Hello everyone

I am trying to solve a coloring problem i.e find the number of distinct coloring's of a n-beaded necklace with c colors. In doing so I want to derive an equation regarding the number of distinct orbits of a group G which are more applicable than:

Distinct  \: orbits = \frac{1}{\left| G \right|} \sum \limits_{i=1}^{n} \left| Fix(g) \right|, \hspace{0.5cm} g \in G

In doing so I am considering the coloring of the vertices of a n-gon when two coloring's are regard the same if reachable by:

  1. The Cyclic Group C_n
  2. The Dihedral Group D_n

Acting on the n-gon.
So far I have figured out that for the Cyclic group the above (Burnside's Lemma) can be calculated easier as:

Distinct \: orbits = \frac{1}{\left| G \right|} \sum \limits_{i=0}^{n-1}c^{gcd(i,n)}

Or put in words the number of colors raised to the number of disjoint-cycles for each permutation. However when I consider the Dihedral Group I find that for the first \frac{n}{2} elements, which are basically the C_n group, I do the same, but for all the elements which can be expressed as an action r^is for r an rotation counterclockwise and s a reflection, I need to add one to the number of disjoint cycles. As an example using C_6 and D_6 I find the two polynomials.

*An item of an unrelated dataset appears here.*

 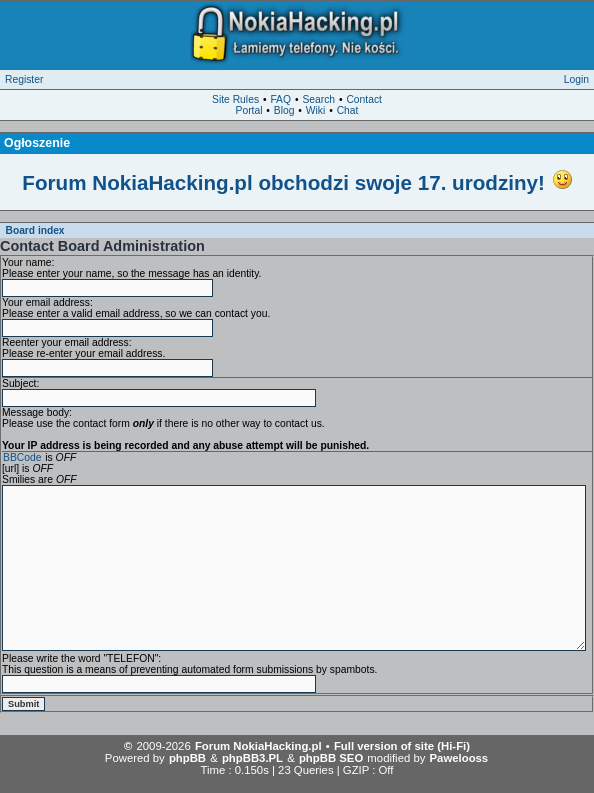 What do you see at coordinates (331, 758) in the screenshot?
I see `phpBB SEO` at bounding box center [331, 758].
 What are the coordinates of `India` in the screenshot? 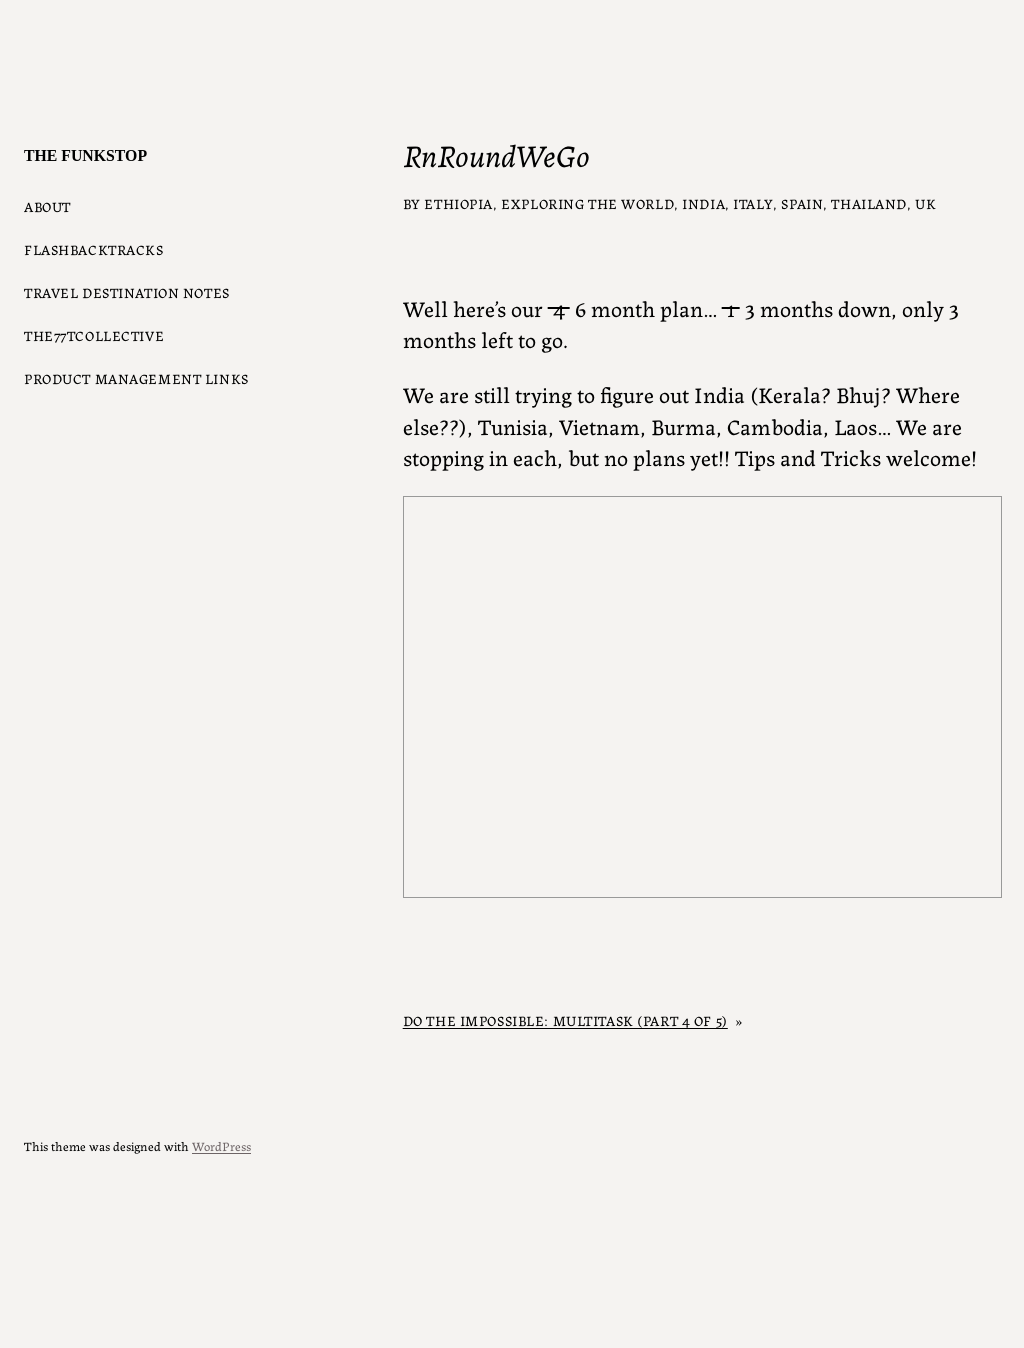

P_{C_6}(c) = \frac{1}{6}(c^6+2c+2c^2+c^3) for c=3 this gives 130

Which makes sense as it fits the number of disjoint cycles, however I also find that:

P_{D_6}(c) = \frac{1}{12}(c^6+2c+2c^2+c^3+3c^4+3c^3) for c=3 this gives 92

But for the elements r^is \in D_6, I find that the elements are (1, 3)(4, 6), (1, 5)(2, 4), (2, 6)(3, 5), (1, 2)(3, 6)(4, 5), (1, 4)(2, 3)(5, 6) and (1, 6)(2, 5)(3, 4).

So my question is why do I have to add and extra to the number of disjoint cycles to elements g \in D_n \setminus C_n.

Thank you